Foto: Reuters/ Ken Bohn

Nun aber ist einer Forschungsgruppe der Universität Tübingen erstmals der neurowissenschaftliche Nachweis gelungen, dass Rabenvögel tatsächlich ein subjektives Erleben besitzen. Durch gleichzeitige Aufzeichnung von Verhalten und Hirnaktivität konnten die Wissenschafter zeigen, dass Krähen dazu fähig sind, Sinneseindrücke bewusst wahrzunehmen.
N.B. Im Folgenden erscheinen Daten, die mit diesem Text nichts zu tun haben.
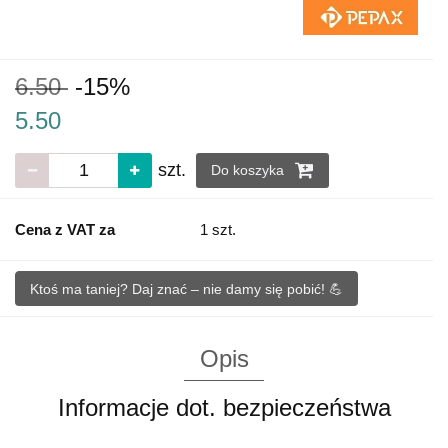
6.50
-15%
5.50
szt.
Do koszyka
Cena z VAT za
1 szt.
Ktoś ma taniej? Daj znać – nie damy się pobić! 💪
Opis
Informacje dot. bezpieczeństwa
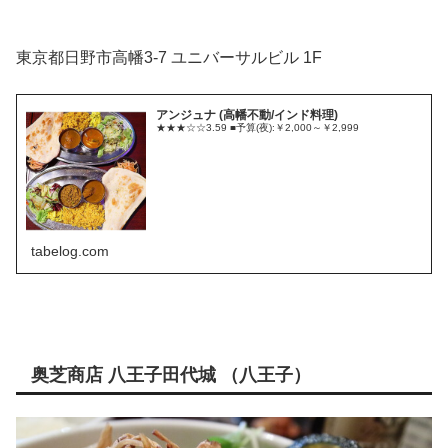
東京都日野市高幡3-7 ユニバーサルビル 1F
アンジュナ (高幡不動/インド料理)
★★★☆☆3.59 ■予算(夜):￥2,000～￥2,999
tabelog.com
奥芝商店 八王子田代城 （八王子）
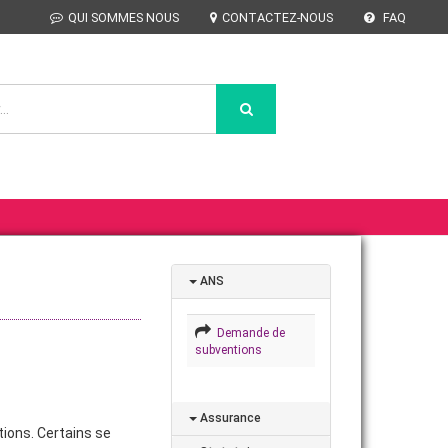
QUI SOMMES NOUS
CONTACTEZ-NOUS
FAQ
ANS
Demande de
subventions
Assurance
tions. Certains se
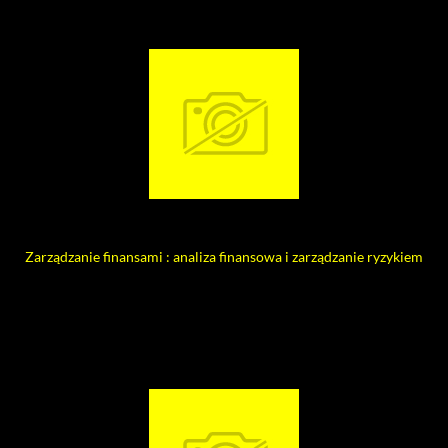
Zarządzanie finansami : analiza finansowa i zarządzanie ryzykiem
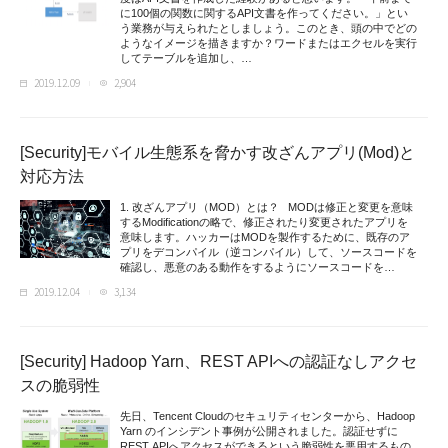
に100個の関数に関するAPI文書を作ってください。」とい
う業務が与えられたとしましょう。このとき、頭の中でどの
ようなイメージを描きますか？ワードまたはエクセルを実行
してテーブルを追加し、…
2019.12.09
2,904
[Security]モバイル生態系を脅かす改ざんアプリ(Mod)と
対応方法
1. 改ざんアプリ（MOD）とは？ MODは修正と変更を意味
するModificationの略で、修正されたり変更されたアプリを
意味します。ハッカーはMODを製作するために、既存のア
プリをデコンパイル（逆コンパイル）して、ソースコードを
確認し、悪意のある動作をするようにソースコードを…
2019.12.04
3,134
[Security] Hadoop Yarn、REST APIへの認証なしアクセ
スの脆弱性
先日、Tencent Cloudのセキュリティセンターから、Hadoop
Yarn のインシデント事例が公開されました。認証せずに
REST APIへアクセスができるという脆弱性を悪用するもの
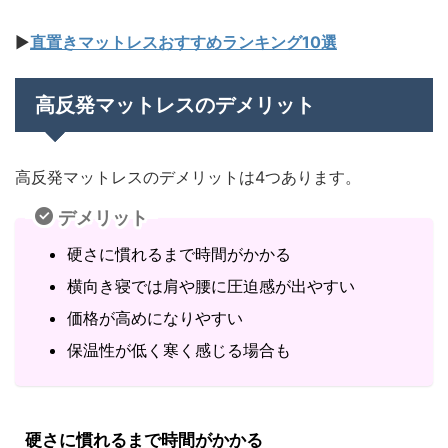
▶
直置きマットレスおすすめランキング10選
高反発マットレスのデメリット
高反発マットレスのデメリットは4つあります。
デメリット
硬さに慣れるまで時間がかかる
横向き寝では肩や腰に圧迫感が出やすい
価格が高めになりやすい
保温性が低く寒く感じる場合も
硬さに慣れるまで時間がかかる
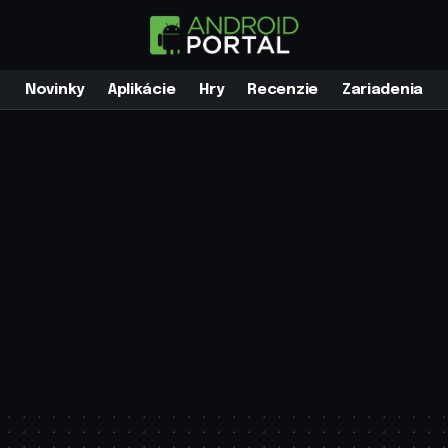
Novinky
Aplikácie
Hry
Recenzie
Zariadenia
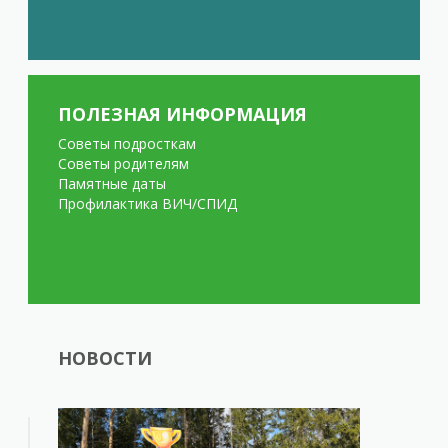
ПОЛЕЗНАЯ ИНФОРМАЦИЯ
Советы подросткам
Советы родителям
Памятные даты
Профилактика ВИЧ/СПИД
НОВОСТИ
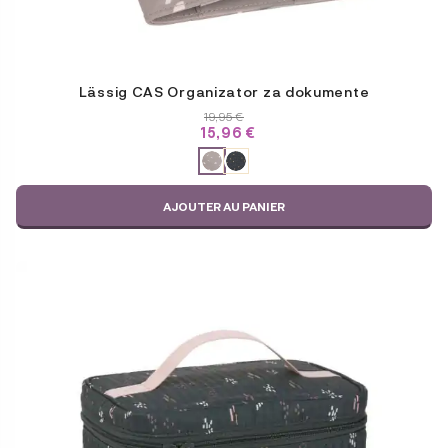
Lässig CAS Organizator za dokumente
19,95
€
15,96
€
ODABERITE
VARIJACIJU
AJOUTER AU PANIER
Ce
produit
a
plusieurs
variations.
Les
options
peuvent
être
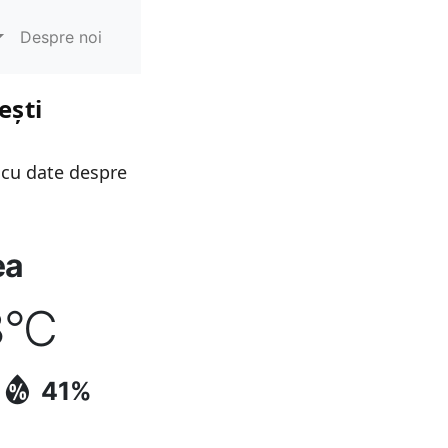
Despre noi
ești
 cu date despre
ea
8
°C
41%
Bewusstsein ohne Großhirnrinde

Bei Menschen und unseren nächsten Verwandten im Tierreich, den Affen, wird die Fähigkeit zur bewussten Wahrnehmung in der Großhirnrinde lokalisiert. In der Forschung wird seit vielen Jahren diskutiert, ob auch Tiere mit einem völlig anders aufgebauten Gehirn ohne Großhirnrinde über ein derart wahrnehmendes Bewusstsein verfügen. Bislang aber fehlten dazu experimentelle neurologische Daten.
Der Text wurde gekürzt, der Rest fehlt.